Newton’s theory at once accounted for the past observations summarized by Kepler and led to the prediction of new observations. It passed its most crucial test in 1846 when astronomers pointed their telescopes at a certain point in the sky and discovered the new planet Neptune where it was predicted to be. Elaborated by mathematicians and applied by astronomers and by practical people, mechanics evolved and still stands today as a comprehensive theory embracing the subject of motion of material objects over a wide range (but, as we now know, less than the infinite range once imagined for it).

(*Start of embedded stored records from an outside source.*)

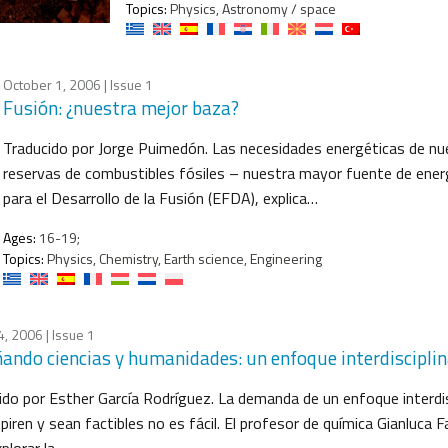
Topics:
Physics, Astronomy / space
October 1, 2006
| Issue 1
Fusión: ¿nuestra mejor baza?
Traducido por Jorge Puimedón. Las necesidades energéticas de n
reservas de combustibles fósiles – nuestra mayor fuente de energ
para el Desarrollo de la Fusión (EFDA), explica…
Ages:
16-19;
Topics:
Physics, Chemistry, Earth science, Engineering
4, 2006
| Issue 1
ando ciencias y humanidades: un enfoque interdisciplin
ido por Esther García Rodríguez. La demanda de un enfoque interdis
piren y sean factibles no es fácil. El profesor de química Gianluca F
plorar la…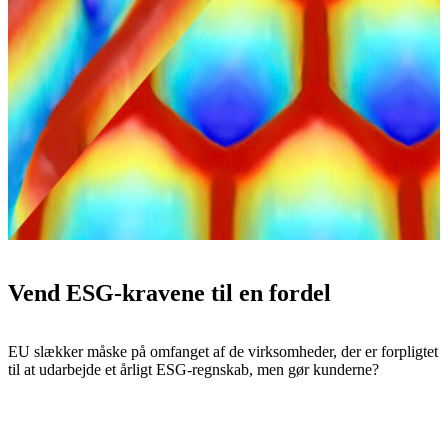
Vend ESG-kravene til en fordel
EU slækker måske på omfanget af de virksomheder, der er forpligtet
til at udarbejde et årligt ESG-regnskab, men gør kunderne?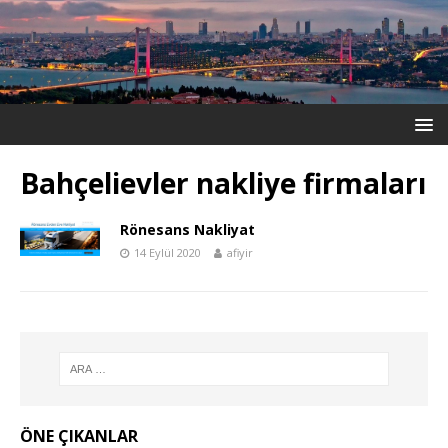
Bahçelievler nakliye firmaları
Rönesans Nakliyat
14 Eylül 2020
afiyir
ÖNE ÇIKANLAR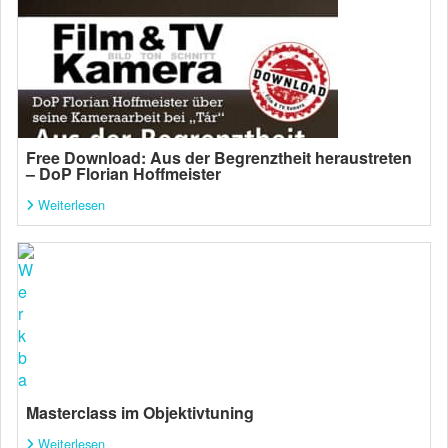
Free Download: Aus der Begrenztheit heraustreten
– DoP Florian Hoffmeister
Weiterlesen
Masterclass im Objektivtuning
Weiterlesen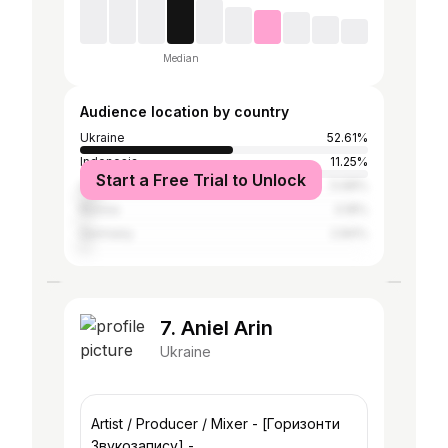
Median
Audience location by country
Ukraine
52.61%
Indonesia
11.25%
Start a Free Trial to Unlock
United States
5.68%
Russia
3.18%
Germany
2.84%
7. Aniel Arin
Ukraine
Artist / Producer / Mixer - [Горизонти
Звукозапису] -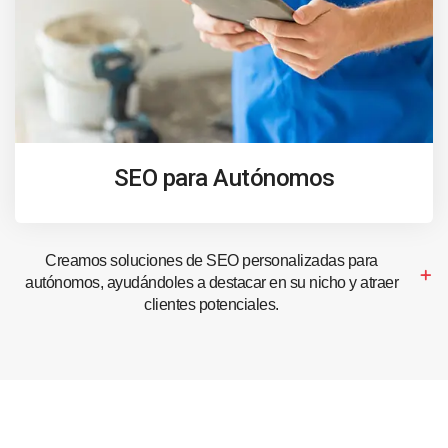
SEO para Autónomos
Creamos soluciones de SEO personalizadas para
autónomos, ayudándoles a destacar en su nicho y atraer
clientes potenciales.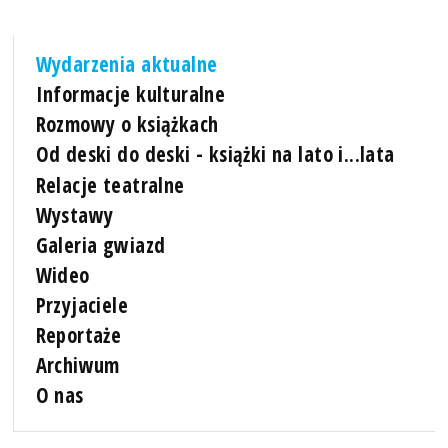
Wydarzenia aktualne
Informacje kulturalne
Rozmowy o książkach
Od deski do deski - książki na lato i...lata
Relacje teatralne
Wystawy
Galeria gwiazd
Wideo
Przyjaciele
Reportaże
Archiwum
O nas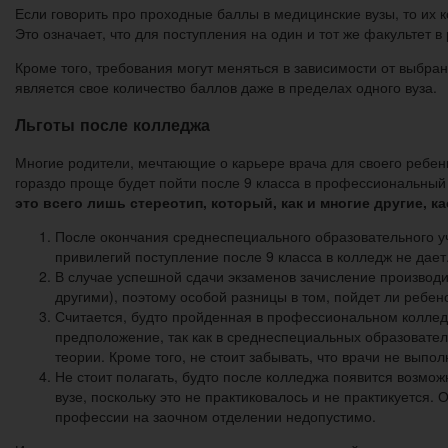
Если говорить про проходные баллы в медицинские вузы, то их 
Это означает, что для поступления на один и тот же факультет 
Кроме того, требования могут меняться в зависимости от выбра
является свое количество баллов даже в пределах одного вуза.
Льготы после колледжа
Многие родители, мечтающие о карьере врача для своего ребенк
гораздо проще будет пойти после 9 класса в профессиональный 
это всего лишь стереотип, который, как и многие другие, 
После окончания среднеспециального образовательного уч
привилегий поступление после 9 класса в колледж не дает
В случае успешной сдачи экзаменов зачисление производитс
другими), поэтому особой разницы в том, пойдет ли ребен
Считается, будто пройденная в профессиональном колледж
предположение, так как в среднеспециальных образовател
теории. Кроме того, не стоит забывать, что врачи не вып
Не стоит полагать, будто после колледжа появится возмо
вузе, поскольку это не практиковалось и не практикуется.
профессии на заочном отделении недопустимо.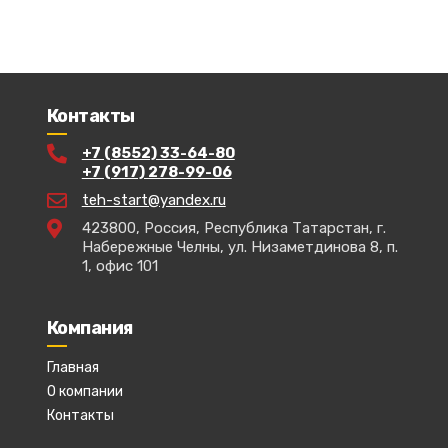
Контакты
+7 (8552) 33-64-80
+7 (917) 278-99-06
teh-start@yandex.ru
423800, Россия, Республика Татарстан, г.
Набережные Челны, ул. Низаметдинова 8, п.
1, офис 101
Компания
Главная
О компании
Контакты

More often, theory and experiment have developed side by side through mutual cross-fertilization. The experimenter without ideas can discover an endless sequence of useless facts. The theorist unbridled by the limitations of experiment can produce a stream of fanciful ideas that have nothing to do with nature.
1 A scaled-down version of this list, beginning with Hypothesis, is commonly used in school science fairs.